Conversational pipeline¶
ThreadAnonymizationPipeline wraps the base pipeline with a ConversationMemory that accumulates entities across messages and provides string-based deanonymize / reanonymize.
import asyncio
from piighost.anonymizer import Anonymizer
from piighost.detector.gliner2 import Gliner2Detector
from piighost.linker.entity import ExactEntityLinker
from piighost.resolver import MergeEntityConflictResolver, ConfidenceSpanConflictResolver
from piighost.pipeline import AnonymizationPipeline, ThreadAnonymizationPipeline
from piighost.placeholder import LabelCounterPlaceholderFactory
from gliner2 import GLiNER2
entity_linker = ExactEntityLinker()
entity_resolver = MergeEntityConflictResolver()
span_resolver = ConfidenceSpanConflictResolver()
ph_factory = LabelCounterPlaceholderFactory()
anonymizer = Anonymizer(ph_factory=ph_factory)
model = GLiNER2.from_pretrained("fastino/gliner2-multi-v1")

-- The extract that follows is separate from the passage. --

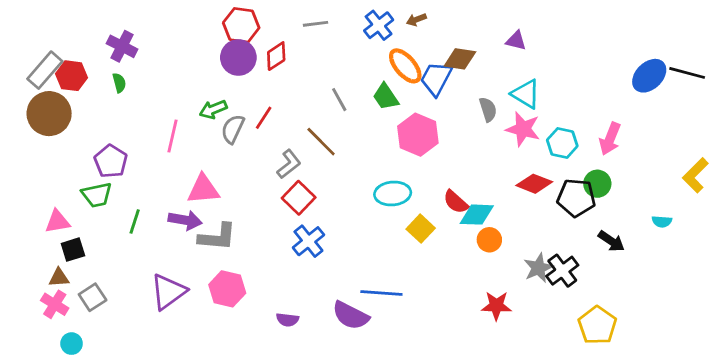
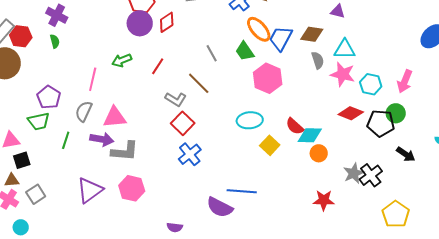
brown diamond: (460, 59) -> (312, 34), moved
cyan triangle: (526, 94) -> (345, 49), turned -30
gray semicircle: (233, 129) -> (84, 111), moved
gray L-shape: (289, 164) -> (176, 99), turned 70
purple semicircle: (287, 320) -> (175, 227), moved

detector = Gliner2Detector(
model=model,
threshold=0.5,
labels=["PERSON", "LOCATION"],
)
pipeline = ThreadAnonymizationPipeline(
detector=detector,
span_resolver=span_resolver,
entity_linker=entity_linker,
entity_resolver=entity_resolver,
anonymizer=anonymizer,
)
async def conversation():
# First message: NER detection + entity registration
# The pipeline remembers that input and output are linked, and that
# <<PERSON:1>> maps to "Patrick" and <<LOCATION:1>> to "Paris".
anonymized, _ = await pipeline.anonymize("Patrick lives in Paris.")
print(anonymized)
# <<PERSON:1>> lives in <<LOCATION:1>>.
# Deanonymize via the mapping stored in the pipeline cache
restored = await pipeline.deanonymize("Hello <<PERSON:1>>!")
print(restored)
# Deanonymize by string replacement, using the detections kept in memory
restored = await pipeline.deanonymize_with_ent("Hello <<PERSON:1>>!")
print(restored)
# Hello Patrick!
# Reanonymize by string replacement, using the detections kept in memory
reanon = pipeline.anonymize_with_ent("Result for Patrick in Paris")
print(reanon)
# Result for <<PERSON:1>> in <<LOCATION:1>>
asyncio.run(conversation())
SHA-256 cache
The pipeline uses aiocache with SHA-256 keys. If the same text is submitted more than once, the cached result is returned without calling the NER model.